New England Patriots
Tom Brady will be 37 on opening day; Bill Belichick turns 62 in a few months. How valuable is a 2016 first rounder to them? While the Patriots still have young talent, the window is closing shut on the Brady/Belichick/Vince Wilfork era. The Patriots offense took several steps back without Wes Welker and Aaron Hernandez (among others) in 2013, and signing Graham would provide an immediate fix. An offense built around versatile players like Shane Vereen, Graham, and Rob Gronkowski would ensure that the Patriots are Super Bowl contenders for the final days of the Brady era.
Cincinnati is in excellent cap shape, which would allow the team to fit Graham into their cap space pretty easily. The Bengals don’t have many options with Andy Dalton — he’s too good to replace, but not good enough to build the team around. The solution? Surround him with the best supporting cast in the league. Jermaine Gresham has been a disappointment, and is in the final year of his contract. Cincinnati showed a desire for a two-tight end offense when the team drafted Tyler Eifert in 2013, but that set would work much better with Graham instead of Gresham. Even Dalton can direct a top-five offense with A.J. Green, Graham, Eifert, Marvin Jones, Mohamed Sanu, Andrew Hawkins, and Giovani Bernard. After failing in the playoffs again, signing Graham might appeal as the type of bold move necessary to get out of first round purgatory. With a strong defense already in place, the addition of Graham would make Cincinnati second only to Denver for AFC favorite.
Green Bay Packers
The Packers have so many holes on defense that it’s hard to justify giving up two first round picks. But the Packers are in excellent cap shape and the temptation to pair Graham with Aaron Rodgers can’t be ignored. With Jermichael Finley’s career in jeopardy, Graham would both fix that hole and make the Packers instant Super Bowl contenders. An offense with Rodgers, Graham, Eddie Lacy, Jordy Nelson, Randall Cobb, and James Jones would be fascinating to watch and rival the scorched-earth 2011 edition.
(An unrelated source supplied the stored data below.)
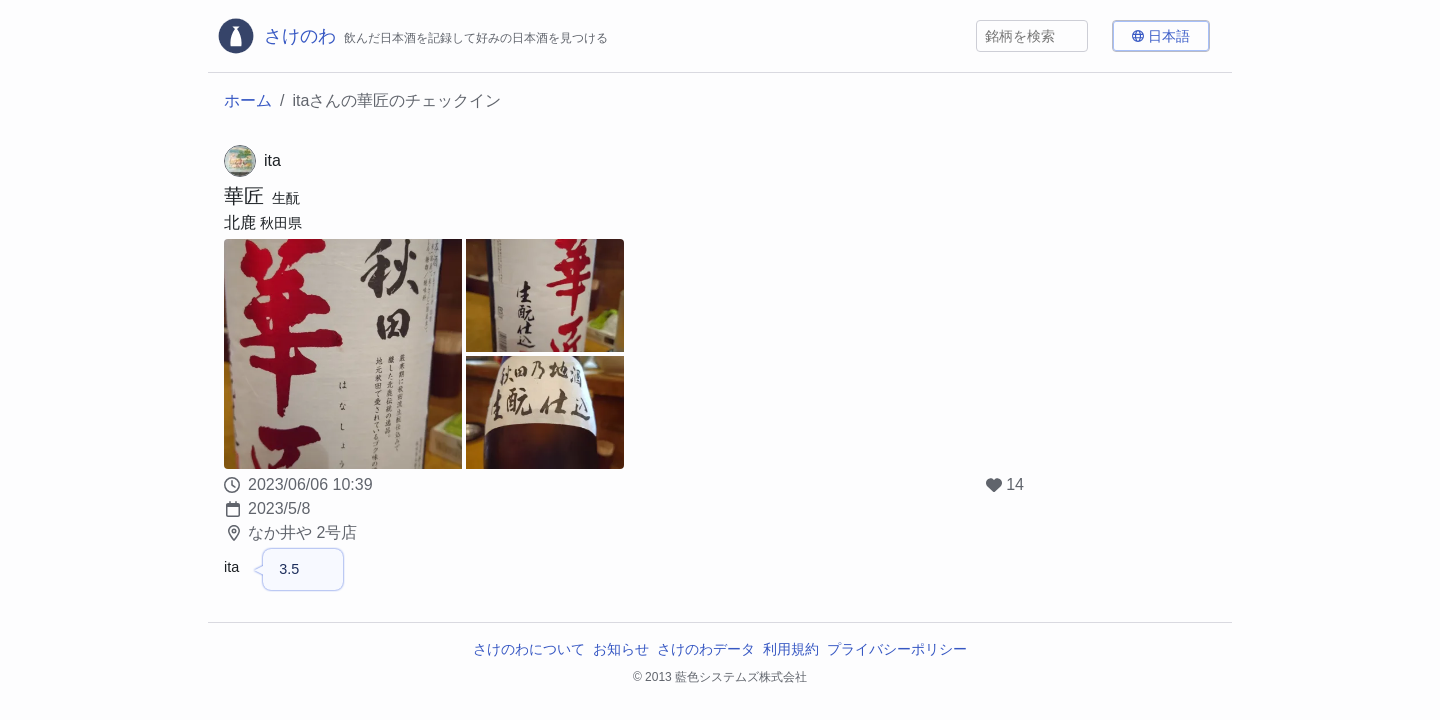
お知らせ (621, 649)
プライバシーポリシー (897, 649)
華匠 (244, 196)
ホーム (248, 100)
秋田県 (281, 223)
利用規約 (791, 649)
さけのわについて (529, 649)
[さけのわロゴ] (412, 36)
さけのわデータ (706, 649)
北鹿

After making the playoffs in 2012, the Vikings were the worst team in the NFC North in 2013. But the gap between last and first place was just three games, and Rick Spielman might view signing Graham as the key to turning around the franchise and saving his job. Minnesota had three first round picks last year, so perhaps they’d be less afraid of giving up two future ones. The Vikings aren’t in a championship window on paper, but the team must do something to get the most out of Adrian Peterson’s final few years. The future Hall of Fame running back turns 29 this month, which leaves only a couple of years to get him on the same field with a talent like Cordarrelle Patterson. Joining them with Graham might be enough to give the Vikings an elite offense regardless of who the quarterback is, and the hope would be that Mike Zimmer could take care of the defense. Minnesota just cut John Carlson, and a two-tight end offense with Graham and Kyle Rudolph, complemented with Peterson, Patterson, and Greg Jennings would instantly revitalize the team.